"""
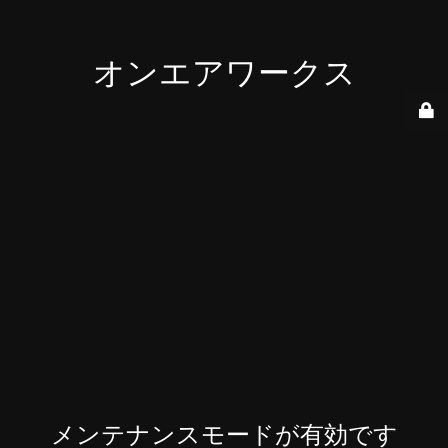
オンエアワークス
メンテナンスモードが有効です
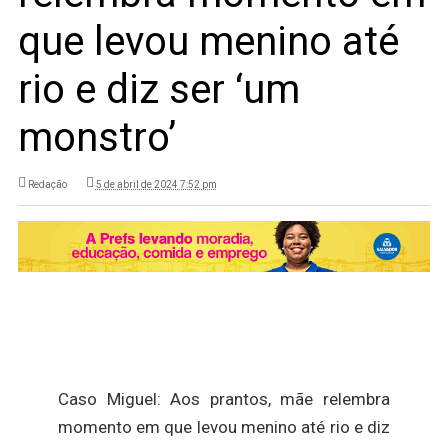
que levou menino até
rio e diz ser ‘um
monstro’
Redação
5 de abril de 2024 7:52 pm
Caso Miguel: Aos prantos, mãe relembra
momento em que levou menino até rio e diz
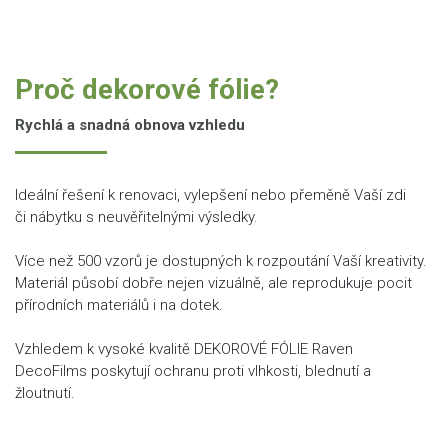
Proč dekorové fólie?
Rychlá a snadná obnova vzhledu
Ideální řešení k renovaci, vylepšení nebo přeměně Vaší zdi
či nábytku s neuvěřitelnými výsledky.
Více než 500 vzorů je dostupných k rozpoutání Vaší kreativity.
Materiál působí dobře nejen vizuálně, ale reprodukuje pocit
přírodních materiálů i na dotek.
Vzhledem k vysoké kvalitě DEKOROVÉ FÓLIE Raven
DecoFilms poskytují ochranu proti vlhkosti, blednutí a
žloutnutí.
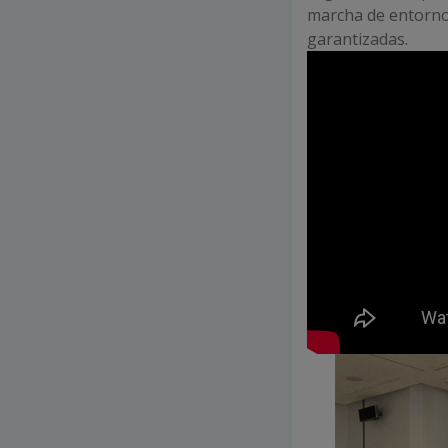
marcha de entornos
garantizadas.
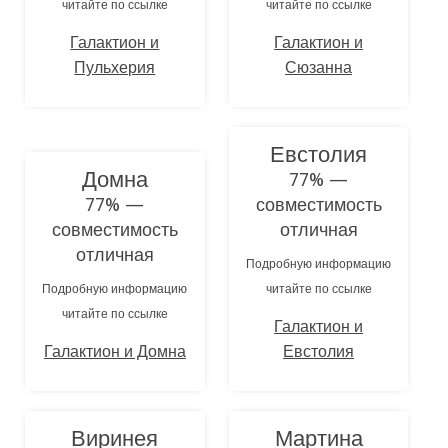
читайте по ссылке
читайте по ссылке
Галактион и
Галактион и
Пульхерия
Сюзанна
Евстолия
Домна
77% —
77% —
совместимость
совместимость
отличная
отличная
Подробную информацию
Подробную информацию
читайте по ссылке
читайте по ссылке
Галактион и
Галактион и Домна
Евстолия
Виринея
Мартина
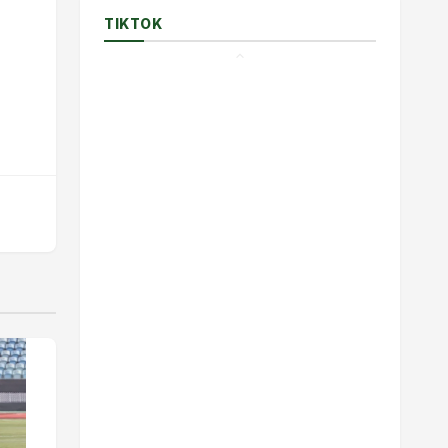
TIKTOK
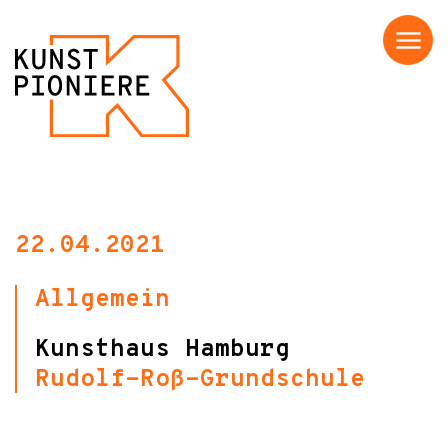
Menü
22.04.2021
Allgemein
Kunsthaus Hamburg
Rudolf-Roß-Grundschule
"""
"""
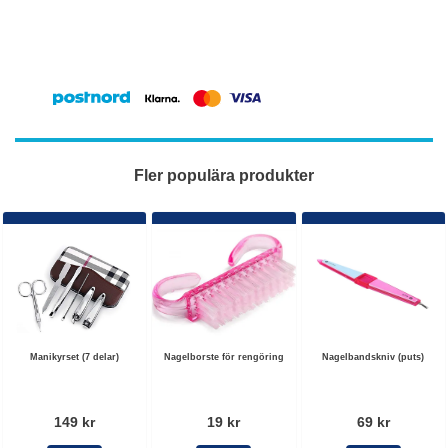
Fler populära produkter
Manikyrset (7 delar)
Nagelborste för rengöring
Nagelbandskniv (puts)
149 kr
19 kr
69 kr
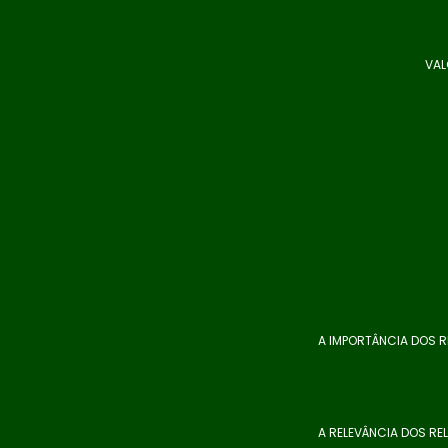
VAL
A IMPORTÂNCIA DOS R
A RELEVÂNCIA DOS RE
"""
● **TASK DIRECTIONS**: Each line above starting at the one holding "garantizadas." and ending at the one holding "Rudolf-Roß-Grundschule" should be set down exactly as it stands, both ends included, with no pictures.

● **EXERCISE SOLUTION**:
garantizadas.
читайте по ссылке
читайте по ссылке
Галактион и
Галактион и
Пульхерия
Сюзанна
Евстолия
Домна
77% —
77% —
совместимость
совместимость
отличная
отличная
Подробную информацию
Подробную информацию
читайте по ссылке
читайте по ссылке
Галактион и
Галактион и Домна
Евстолия
Виринея
Мартина
TIKTOK
Menü
22.04.2021
Allgemein
Kunsthaus Hamburg
Rudolf-Roß-Grundschule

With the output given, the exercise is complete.